Page images and extracted text:
=== Section Start ===
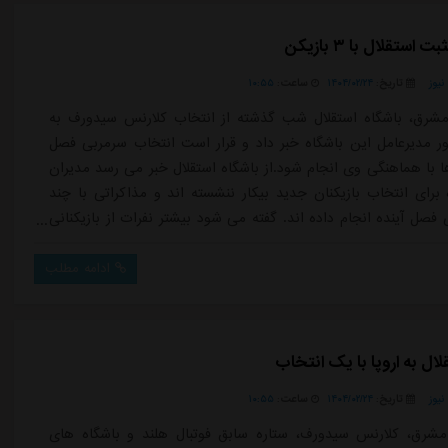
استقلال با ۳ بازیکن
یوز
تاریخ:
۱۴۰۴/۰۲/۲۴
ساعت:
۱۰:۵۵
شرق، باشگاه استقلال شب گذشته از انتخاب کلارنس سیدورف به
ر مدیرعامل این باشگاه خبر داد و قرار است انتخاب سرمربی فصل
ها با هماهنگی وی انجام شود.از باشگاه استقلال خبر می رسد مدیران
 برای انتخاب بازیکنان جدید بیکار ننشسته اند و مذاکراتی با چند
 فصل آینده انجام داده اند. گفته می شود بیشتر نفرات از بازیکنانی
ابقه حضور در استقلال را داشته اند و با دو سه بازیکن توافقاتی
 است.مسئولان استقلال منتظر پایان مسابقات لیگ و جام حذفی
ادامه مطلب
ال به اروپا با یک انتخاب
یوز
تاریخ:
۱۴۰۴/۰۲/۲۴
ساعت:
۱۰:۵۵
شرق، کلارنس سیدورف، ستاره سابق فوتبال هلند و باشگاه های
=== Section End ===
=== Section Start ===
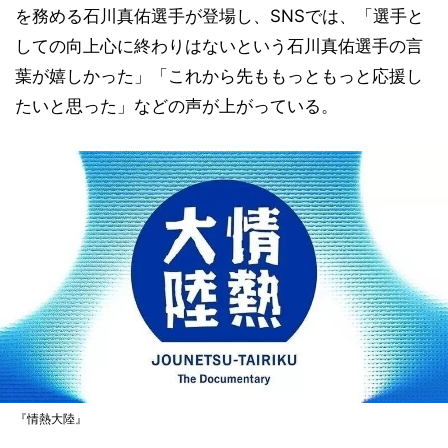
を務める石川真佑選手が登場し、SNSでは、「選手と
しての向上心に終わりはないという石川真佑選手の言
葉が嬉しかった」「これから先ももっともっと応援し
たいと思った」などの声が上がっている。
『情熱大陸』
=== Section End ===
=== Section Start ===
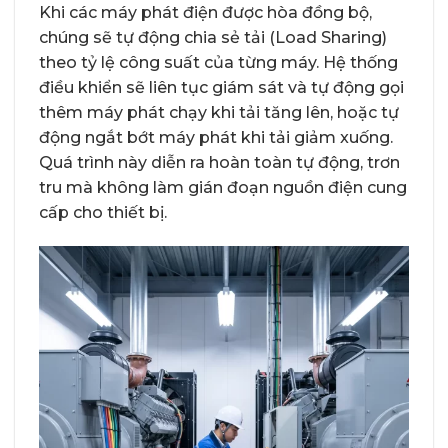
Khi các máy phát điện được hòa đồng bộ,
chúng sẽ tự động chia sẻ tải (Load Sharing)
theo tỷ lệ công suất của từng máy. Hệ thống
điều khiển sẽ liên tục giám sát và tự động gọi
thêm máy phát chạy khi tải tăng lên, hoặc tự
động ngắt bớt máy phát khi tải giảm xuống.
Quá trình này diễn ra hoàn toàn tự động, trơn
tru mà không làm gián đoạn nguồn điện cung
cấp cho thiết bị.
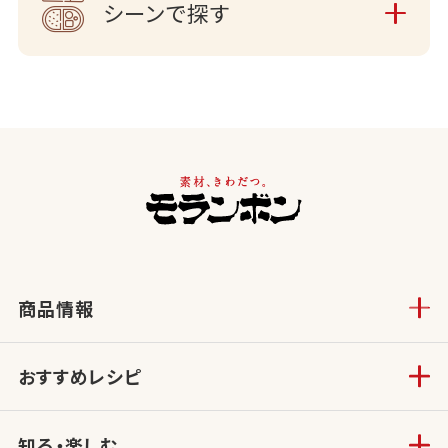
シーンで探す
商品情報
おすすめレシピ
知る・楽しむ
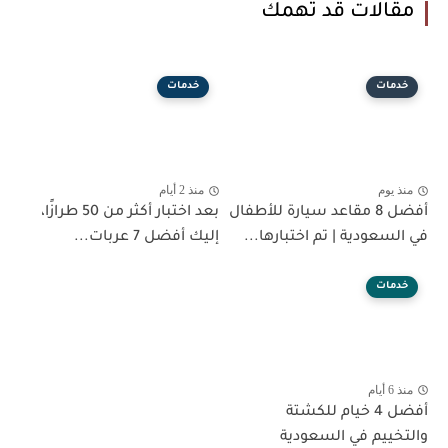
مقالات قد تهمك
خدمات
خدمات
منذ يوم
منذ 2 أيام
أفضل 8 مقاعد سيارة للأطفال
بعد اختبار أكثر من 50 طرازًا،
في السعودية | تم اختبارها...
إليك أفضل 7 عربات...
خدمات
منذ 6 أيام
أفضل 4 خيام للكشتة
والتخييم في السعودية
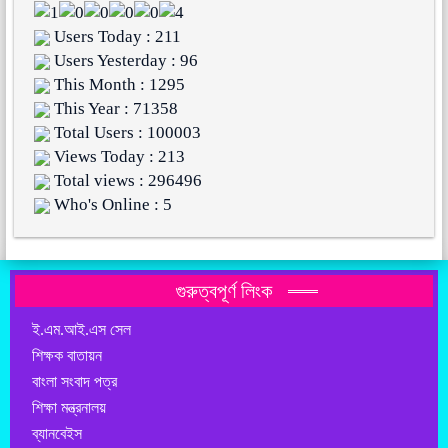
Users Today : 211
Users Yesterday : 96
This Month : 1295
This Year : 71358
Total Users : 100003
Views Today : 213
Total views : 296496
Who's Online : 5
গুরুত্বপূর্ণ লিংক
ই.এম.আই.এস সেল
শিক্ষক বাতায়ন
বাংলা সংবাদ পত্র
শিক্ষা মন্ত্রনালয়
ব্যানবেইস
=== Section End ===
→ Work instruction: Write out, from the lines above, only those from the line with "استقلال با ۳ بازیکن" to the line with "شرق، کلارنس سیدورف،", exactly as given, including the first and the last.

→ Solved exercise:
استقلال با ۳ بازیکن
یوز
تاریخ:
۱۴۰۴/۰۲/۲۴
ساعت:
۱۰:۵۵
شرق، باشگاه استقلال شب گذشته از انتخاب کلارنس سیدورف به
ر مدیرعامل این باشگاه خبر داد و قرار است انتخاب سرمربی فصل
ها با هماهنگی وی انجام شود.از باشگاه استقلال خبر می رسد مدیران
 برای انتخاب بازیکنان جدید بیکار ننشسته اند و مذاکراتی با چند
 فصل آینده انجام داده اند. گفته می شود بیشتر نفرات از بازیکنانی
ابقه حضور در استقلال را داشته اند و با دو سه بازیکن توافقاتی
 است.مسئولان استقلال منتظر پایان مسابقات لیگ و جام حذفی
ادامه مطلب
ال به اروپا با یک انتخاب
یوز
تاریخ:
۱۴۰۴/۰۲/۲۴
ساعت:
۱۰:۵۵
شرق، کلارنس سیدورف، ستاره سابق فوتبال هلند و باشگاه های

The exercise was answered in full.